Helicopter Scientific Machine Learning (SciML) Challenge Problem
Author SciML
Popularity
32 Stars
Updated Last
2 Years Ago
Started In
July 2020

# Helicopter Scientific Machine Learning (SciML) Challenge Problem This is a repository for the helicopter SciML challenge problem. The problem is centered on automatically discovering physically-realistic augmentations to a model of a laboratory helicopter to better predict the movement. This problem is hard because it is realistic:

• We do not have data from every single detail about the helicopter. We know the electrical signals that are being sent to the rotories and we know the measurements of yaw and pitch angles, but there are many hidden variables that are not able to be measured.
• While it is governed by physical first principles, these first principles do not describe the whole system.
• Since our goal is to understand the helicopter system, simply training a neural network or performing reinforcement learning does not solve the problem: we wish to understand the actual physics instead of simply making predictions.

This challenge is an open-ended problem to find realistic equations. The goal of this challenge is to utilize automated tools to discover a physically-explainable model that accurately predicts the dynamics of the system.

## Introduction to the Model, Data, and Challenge

A first principles model for the helicopter systems is derived in the challenge problem write-up. On this system the electrical inputs to the rotories (u(t)) are known and are used to turn up and down the propellers. These then effect the state variables of the system (x(t)), of which the pitch and yaw angles are measured.

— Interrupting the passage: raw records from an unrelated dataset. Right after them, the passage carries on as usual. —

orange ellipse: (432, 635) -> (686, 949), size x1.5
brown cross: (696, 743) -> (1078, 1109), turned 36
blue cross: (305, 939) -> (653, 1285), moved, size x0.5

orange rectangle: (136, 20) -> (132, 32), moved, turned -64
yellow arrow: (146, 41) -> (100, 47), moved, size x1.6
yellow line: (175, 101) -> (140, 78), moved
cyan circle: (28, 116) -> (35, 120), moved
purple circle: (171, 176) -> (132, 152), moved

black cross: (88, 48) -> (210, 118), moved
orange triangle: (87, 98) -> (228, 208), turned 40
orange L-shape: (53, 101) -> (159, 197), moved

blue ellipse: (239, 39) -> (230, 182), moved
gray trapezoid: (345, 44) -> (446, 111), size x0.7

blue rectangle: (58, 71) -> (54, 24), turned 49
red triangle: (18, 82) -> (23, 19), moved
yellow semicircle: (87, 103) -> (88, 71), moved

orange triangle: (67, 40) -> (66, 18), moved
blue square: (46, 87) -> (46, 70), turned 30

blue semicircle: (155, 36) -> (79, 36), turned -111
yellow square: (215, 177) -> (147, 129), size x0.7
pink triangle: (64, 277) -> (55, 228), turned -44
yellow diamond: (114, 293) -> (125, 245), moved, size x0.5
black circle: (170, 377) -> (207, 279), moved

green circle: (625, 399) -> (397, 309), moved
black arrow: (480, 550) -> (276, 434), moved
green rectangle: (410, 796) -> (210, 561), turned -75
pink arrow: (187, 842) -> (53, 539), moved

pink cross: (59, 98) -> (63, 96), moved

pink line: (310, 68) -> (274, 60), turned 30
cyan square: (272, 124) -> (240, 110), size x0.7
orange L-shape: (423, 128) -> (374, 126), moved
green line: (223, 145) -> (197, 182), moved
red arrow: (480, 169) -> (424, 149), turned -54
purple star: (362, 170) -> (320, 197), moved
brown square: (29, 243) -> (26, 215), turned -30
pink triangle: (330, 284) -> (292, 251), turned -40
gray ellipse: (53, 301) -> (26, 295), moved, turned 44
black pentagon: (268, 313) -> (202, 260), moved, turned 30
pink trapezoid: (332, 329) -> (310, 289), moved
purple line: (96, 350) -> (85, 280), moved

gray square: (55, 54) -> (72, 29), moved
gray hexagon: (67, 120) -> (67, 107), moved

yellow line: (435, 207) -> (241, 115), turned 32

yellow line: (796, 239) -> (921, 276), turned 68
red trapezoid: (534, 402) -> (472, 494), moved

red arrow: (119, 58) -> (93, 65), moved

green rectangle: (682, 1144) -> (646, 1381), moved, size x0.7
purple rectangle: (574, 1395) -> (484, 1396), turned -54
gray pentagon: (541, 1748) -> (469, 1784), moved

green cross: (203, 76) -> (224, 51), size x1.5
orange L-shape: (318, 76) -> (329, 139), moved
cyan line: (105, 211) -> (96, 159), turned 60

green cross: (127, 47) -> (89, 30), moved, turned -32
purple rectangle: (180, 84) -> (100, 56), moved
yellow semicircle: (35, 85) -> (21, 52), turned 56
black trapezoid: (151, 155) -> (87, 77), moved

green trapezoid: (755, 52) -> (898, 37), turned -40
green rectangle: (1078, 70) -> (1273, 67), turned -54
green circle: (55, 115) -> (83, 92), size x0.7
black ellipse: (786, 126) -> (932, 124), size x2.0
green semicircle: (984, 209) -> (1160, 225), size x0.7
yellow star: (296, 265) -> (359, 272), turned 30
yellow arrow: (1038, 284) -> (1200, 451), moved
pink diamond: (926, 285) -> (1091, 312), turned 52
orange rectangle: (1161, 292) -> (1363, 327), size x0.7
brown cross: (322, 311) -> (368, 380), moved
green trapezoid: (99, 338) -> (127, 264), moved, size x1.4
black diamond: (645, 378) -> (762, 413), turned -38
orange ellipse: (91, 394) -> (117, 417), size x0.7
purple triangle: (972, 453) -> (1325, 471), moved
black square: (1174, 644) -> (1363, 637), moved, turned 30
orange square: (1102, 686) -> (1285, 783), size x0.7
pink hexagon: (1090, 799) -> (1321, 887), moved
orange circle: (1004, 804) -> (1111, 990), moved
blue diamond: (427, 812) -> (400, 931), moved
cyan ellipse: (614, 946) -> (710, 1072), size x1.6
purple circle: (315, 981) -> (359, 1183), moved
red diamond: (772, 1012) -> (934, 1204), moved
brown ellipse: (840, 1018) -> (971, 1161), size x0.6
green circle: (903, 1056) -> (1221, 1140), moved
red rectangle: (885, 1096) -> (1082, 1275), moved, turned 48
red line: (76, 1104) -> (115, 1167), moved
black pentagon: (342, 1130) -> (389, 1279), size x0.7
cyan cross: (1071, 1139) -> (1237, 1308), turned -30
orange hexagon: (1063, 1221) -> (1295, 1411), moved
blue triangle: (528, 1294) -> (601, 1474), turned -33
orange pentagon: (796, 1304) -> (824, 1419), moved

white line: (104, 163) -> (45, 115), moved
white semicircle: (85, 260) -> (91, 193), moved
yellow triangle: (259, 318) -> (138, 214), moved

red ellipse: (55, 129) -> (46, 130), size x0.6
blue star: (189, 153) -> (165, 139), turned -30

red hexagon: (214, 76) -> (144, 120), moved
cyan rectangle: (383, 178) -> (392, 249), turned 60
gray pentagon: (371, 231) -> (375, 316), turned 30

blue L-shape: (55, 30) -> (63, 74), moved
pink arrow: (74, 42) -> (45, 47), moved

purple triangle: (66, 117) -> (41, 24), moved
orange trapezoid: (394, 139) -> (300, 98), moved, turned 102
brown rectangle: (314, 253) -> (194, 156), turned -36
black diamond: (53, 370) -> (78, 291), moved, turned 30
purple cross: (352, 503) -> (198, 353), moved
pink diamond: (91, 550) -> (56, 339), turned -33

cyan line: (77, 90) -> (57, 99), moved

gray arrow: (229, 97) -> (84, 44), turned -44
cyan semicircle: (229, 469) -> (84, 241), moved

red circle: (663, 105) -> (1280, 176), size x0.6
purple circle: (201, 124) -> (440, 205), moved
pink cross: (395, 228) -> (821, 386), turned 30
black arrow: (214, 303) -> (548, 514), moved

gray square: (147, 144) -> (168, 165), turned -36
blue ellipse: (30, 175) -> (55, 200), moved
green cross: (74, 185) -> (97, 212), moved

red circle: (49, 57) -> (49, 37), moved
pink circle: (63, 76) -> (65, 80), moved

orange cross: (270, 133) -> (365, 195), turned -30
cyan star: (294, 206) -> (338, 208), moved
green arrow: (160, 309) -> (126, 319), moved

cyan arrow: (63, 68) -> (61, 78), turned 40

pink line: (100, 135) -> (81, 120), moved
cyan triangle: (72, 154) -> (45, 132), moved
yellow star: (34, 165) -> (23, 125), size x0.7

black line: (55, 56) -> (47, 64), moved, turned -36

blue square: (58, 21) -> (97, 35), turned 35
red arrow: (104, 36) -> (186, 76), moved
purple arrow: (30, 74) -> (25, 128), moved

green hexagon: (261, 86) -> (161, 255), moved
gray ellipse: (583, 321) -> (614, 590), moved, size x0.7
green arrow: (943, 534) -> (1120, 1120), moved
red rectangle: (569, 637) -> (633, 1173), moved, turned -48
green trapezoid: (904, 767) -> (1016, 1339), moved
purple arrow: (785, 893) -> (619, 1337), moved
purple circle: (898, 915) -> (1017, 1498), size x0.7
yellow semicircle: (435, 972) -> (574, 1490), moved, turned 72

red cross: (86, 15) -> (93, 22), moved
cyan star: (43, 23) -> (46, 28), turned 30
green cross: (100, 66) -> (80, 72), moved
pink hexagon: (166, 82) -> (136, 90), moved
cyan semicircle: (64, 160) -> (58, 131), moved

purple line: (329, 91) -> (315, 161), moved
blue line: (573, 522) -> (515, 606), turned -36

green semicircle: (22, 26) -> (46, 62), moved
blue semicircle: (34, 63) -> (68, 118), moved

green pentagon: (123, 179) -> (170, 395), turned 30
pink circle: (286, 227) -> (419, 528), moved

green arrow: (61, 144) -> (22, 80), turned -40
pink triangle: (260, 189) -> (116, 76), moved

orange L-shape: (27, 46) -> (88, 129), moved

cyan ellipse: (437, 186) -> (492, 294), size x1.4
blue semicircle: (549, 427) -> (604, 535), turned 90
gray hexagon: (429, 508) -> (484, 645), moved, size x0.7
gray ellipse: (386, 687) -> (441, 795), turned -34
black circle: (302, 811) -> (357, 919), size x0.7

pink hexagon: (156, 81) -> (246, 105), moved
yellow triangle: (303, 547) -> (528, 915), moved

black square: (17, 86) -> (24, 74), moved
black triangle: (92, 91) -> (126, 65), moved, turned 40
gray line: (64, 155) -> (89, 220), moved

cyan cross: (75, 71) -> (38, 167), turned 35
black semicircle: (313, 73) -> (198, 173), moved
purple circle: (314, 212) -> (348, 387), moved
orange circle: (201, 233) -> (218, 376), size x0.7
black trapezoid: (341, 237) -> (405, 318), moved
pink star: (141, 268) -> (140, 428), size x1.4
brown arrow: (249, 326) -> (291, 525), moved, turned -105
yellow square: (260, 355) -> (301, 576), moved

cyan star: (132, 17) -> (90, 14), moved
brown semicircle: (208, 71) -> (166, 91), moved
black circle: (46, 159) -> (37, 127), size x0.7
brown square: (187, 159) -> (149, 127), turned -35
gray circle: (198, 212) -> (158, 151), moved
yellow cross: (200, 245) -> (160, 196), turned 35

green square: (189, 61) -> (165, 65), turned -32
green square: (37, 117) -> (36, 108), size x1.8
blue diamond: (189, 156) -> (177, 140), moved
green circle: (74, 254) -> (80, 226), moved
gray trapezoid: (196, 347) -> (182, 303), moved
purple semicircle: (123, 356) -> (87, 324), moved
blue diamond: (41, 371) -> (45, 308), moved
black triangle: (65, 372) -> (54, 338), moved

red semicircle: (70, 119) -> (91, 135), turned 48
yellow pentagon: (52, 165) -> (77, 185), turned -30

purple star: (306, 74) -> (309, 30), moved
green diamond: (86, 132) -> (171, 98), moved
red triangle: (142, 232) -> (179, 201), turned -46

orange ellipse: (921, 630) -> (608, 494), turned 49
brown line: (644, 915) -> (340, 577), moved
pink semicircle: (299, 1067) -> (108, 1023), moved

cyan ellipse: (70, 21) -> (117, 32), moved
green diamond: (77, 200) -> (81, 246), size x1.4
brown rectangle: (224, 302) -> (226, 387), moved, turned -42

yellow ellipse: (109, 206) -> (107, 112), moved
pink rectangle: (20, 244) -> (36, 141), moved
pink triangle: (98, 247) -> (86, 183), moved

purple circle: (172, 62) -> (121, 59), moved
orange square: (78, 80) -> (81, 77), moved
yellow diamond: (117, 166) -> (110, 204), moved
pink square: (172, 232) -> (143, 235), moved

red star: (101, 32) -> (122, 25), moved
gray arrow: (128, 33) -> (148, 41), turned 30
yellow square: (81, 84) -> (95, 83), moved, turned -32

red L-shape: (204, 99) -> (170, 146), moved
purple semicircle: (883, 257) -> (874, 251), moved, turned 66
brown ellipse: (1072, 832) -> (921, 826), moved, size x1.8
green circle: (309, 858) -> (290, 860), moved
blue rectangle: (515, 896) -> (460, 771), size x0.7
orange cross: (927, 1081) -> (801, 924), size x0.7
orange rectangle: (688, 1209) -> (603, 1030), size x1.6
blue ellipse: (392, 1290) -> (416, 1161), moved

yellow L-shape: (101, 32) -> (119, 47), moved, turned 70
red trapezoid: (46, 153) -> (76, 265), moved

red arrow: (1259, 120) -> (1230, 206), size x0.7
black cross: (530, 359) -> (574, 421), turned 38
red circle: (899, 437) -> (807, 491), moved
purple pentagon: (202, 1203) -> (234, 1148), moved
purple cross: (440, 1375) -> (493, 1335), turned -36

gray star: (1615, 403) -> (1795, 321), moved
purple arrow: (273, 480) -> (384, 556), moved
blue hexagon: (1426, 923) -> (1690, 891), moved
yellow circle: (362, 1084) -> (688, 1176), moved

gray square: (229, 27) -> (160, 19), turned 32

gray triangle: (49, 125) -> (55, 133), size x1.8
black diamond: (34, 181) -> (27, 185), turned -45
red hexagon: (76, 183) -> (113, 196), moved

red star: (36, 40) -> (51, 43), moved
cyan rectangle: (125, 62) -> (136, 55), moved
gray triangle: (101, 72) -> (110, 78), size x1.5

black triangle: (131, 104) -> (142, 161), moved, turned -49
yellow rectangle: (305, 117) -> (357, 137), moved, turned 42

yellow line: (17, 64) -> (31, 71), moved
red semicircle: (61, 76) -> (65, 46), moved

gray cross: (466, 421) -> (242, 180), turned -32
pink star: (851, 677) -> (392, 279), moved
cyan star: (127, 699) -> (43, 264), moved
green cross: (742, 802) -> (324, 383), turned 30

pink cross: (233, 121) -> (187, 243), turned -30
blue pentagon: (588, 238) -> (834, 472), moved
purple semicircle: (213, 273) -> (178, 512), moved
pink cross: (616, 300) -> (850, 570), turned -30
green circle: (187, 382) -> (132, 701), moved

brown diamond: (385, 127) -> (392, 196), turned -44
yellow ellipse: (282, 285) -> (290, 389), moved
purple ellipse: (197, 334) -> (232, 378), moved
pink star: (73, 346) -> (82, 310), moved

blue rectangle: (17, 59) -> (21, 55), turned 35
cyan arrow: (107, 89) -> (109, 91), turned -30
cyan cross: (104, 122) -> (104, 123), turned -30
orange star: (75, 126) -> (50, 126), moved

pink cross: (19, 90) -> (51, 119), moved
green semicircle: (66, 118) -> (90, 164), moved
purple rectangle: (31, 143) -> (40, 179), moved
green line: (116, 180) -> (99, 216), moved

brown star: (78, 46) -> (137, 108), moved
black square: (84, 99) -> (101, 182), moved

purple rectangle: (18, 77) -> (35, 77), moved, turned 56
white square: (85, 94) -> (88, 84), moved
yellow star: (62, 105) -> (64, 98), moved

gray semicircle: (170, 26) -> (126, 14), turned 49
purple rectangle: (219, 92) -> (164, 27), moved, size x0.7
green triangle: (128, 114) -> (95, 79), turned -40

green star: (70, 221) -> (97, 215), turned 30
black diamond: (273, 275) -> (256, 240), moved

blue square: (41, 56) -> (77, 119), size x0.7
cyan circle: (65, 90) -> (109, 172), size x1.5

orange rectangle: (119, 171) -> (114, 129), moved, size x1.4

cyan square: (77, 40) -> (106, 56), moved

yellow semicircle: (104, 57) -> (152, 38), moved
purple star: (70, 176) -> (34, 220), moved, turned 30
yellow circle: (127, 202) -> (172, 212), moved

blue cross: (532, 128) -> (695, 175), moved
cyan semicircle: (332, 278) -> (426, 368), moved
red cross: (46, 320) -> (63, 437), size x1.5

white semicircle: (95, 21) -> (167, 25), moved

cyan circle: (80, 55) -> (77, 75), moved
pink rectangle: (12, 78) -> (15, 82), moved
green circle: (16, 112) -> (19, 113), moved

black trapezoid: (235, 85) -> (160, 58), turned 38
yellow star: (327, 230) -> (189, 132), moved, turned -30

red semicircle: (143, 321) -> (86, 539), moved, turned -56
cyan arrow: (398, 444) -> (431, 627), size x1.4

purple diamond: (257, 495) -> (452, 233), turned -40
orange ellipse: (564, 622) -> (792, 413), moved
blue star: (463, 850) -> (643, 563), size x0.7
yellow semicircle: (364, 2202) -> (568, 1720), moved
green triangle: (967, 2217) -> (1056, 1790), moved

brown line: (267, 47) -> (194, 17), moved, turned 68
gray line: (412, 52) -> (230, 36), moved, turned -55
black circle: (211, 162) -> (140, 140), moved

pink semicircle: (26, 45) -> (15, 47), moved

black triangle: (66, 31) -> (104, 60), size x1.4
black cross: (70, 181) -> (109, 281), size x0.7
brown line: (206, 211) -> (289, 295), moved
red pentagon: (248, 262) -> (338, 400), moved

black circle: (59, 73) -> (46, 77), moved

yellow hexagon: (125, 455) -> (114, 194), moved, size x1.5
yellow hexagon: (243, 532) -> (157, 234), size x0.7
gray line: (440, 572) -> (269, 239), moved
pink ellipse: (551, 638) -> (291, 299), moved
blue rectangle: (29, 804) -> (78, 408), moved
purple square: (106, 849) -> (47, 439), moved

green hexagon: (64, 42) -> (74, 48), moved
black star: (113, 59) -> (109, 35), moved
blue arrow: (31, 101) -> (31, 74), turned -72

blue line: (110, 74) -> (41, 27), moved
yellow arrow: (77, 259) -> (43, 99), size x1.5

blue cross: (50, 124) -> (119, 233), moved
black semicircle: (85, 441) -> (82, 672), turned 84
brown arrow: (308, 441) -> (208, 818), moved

The challenge is to predict the future state of the yaw and pitch angles given the current known states and inputs. The challenge is open ended, as in, the best predictor is not necessarily the most useful predictor so a simple number is cannot be used to judge how good a solution is. A neural network can remember and predict the data exactly, but that's not interesting! What we are looking for is new physical equations, augmentations and changes to the original model, that make better predictions and explain the effects (and their importance) which are left out of the original derivation. These augmentations should be physically justifiable (though subjective, rigorous first principles physics should be used to justify the possible explanation for any predictive terms) and should be automatically generated using some programmatic approach. The goal is to figure out how to have computers automatically improve physical equations in a way that can lead to greater understanding of systems from data.

## Initial Results

The first principle physics model makes fairly good predictions for the evolution of the pitch angle but does is not a great predictor of the yaw angle:  Initial attempts at automated discovery at the missing physical equations utilized universal differential equations to discover missing friction terms in ths torque: The model with this automatically discovered terms has an improved fit to the yaw angle: Still, it is clear that there are many aspects of the model that can be improved, such as adding deadband effects. A more detailed introduction to the current results can be found in the challenge problem write-up.

## Video Introduction to the Dataset

For an introduction to the dataset, how it was collected, the associated challenges, please see the following video: ## Goals of the Challenge

The challenge is multi-faceted and there is no single number to determine whether one has done well. However, the features of a solution which are beneficial are:

• Predictive: Indicators of fit are given by the predicted pitch and yaw angles.
• Conservative: the new model is closely based in kind or structure to the original mechanistic model. If a very small changes causes a very large benefit, this is seen as advantageous to a change that throws out the mechanism entirely but receives good predictions.
• Physical: the new model should be able to mechanistically justify the terms that are added. Unphysical terms are deemed not desirable even if they add to the predictiveness of the model.
• Extrapolatory: Models trained on a subset of the time that can extrapolate to future times are deemed advantageous to models that utilize the full data.
• Validatable: Models that generate hypotheses that can be independently validated are deemed advantageous to models that are a blackbox and can only be validated by the exact time series data that is used for training/testing.

## Detailed Description of the Challenge Problem

A detailed description of the challenge problem can be found in the challenge problem write-up which explains the derivation of the helicpter model, the data source, the current fits, and the current experiments in automated physical augmentation discovery.

## Starter Code

The scripts, stored in `/scripts`, are as follows:

• Helicopter.jl: the initial global optimization performed using the basic physical equations.
• neural_attempts.jl: the attempted neural augmentation strategies. In `_u` the approach is making K nonlinear in u(t), and `_ux` allows for the addition of new state-dependent terms. Additionally, fourier_attempt showcases using the Fourier basis for learning a similar universal approximator.
• equation_discovery.jl: the sparsification of the discovered neural neural network. Results in the determination of new physical equations and a plot of the accuracy. `_u` is for a version that only is trained to add terms based on u(t), while `_ux` allows state-dependent terms to be discovered.

The other folders are:

• data: the original data
• figs: the figures generated by the scripts
• optimization_results: the values generated by the scripts, like trained neural network parameters and discovered equations
• papers: the work in progress draft

At the top level there is a Project.toml and Manifest.toml for reproducibility.